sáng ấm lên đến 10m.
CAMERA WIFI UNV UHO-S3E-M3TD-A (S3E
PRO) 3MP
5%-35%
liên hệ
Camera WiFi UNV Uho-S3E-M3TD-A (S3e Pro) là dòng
---+---
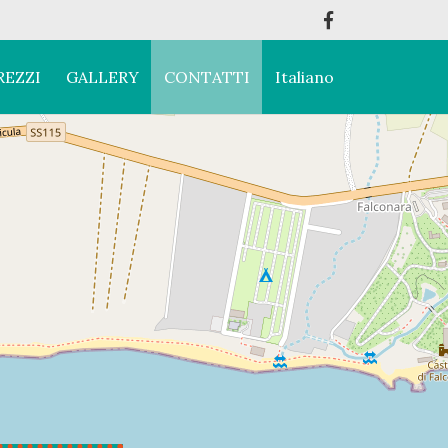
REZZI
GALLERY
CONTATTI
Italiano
---+---
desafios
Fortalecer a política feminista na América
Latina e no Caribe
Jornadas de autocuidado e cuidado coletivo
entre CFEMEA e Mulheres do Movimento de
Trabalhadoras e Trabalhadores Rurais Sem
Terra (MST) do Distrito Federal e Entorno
---+---
TASK TO COMPLETE.
Among the entries above, copy exactly only the lines starting with the one containing "sáng ấm lên đến 10m." and going through the one containing "Camera WiFi UNV Uho-S3E-M3TD-A (S3e Pro)", both ends included.

OUTPUT OF THE EXERCISE.
sáng ấm lên đến 10m.
CAMERA WIFI UNV UHO-S3E-M3TD-A (S3E
PRO) 3MP
5%-35%
liên hệ
Camera WiFi UNV Uho-S3E-M3TD-A (S3e Pro) là dòng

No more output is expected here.